» RECORD EXCERPTS
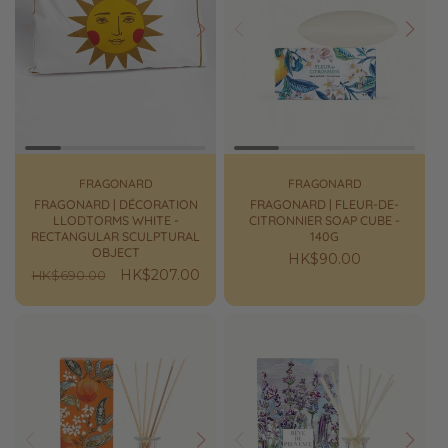
Prev
Next
Prev
Next
FRAGONARD
FRAGONARD
FRAGONARD | DÉCORATION
FRAGONARD | FLEUR-DE-
LLODTORMS WHITE -
CITRONNIER SOAP CUBE -
RECTANGULAR SCULPTURAL
140G
OBJECT
Regular
HK$90.00
Regular
Sale
HK$207.00
HK$690.00
price
price
price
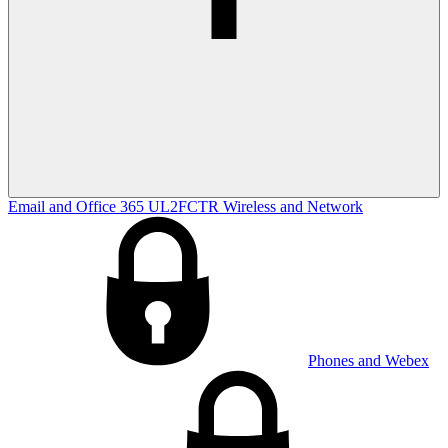
Email and Office 365
UL2FCTR
Wireless and Network
Phones and Webex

» TASK DESCRIPTION
Scan the data above, find each line with "FRAGONARD", and copy it.

» SOLVED PROBLEM
FRAGONARD
FRAGONARD
FRAGONARD | DÉCORATION
FRAGONARD | FLEUR-DE-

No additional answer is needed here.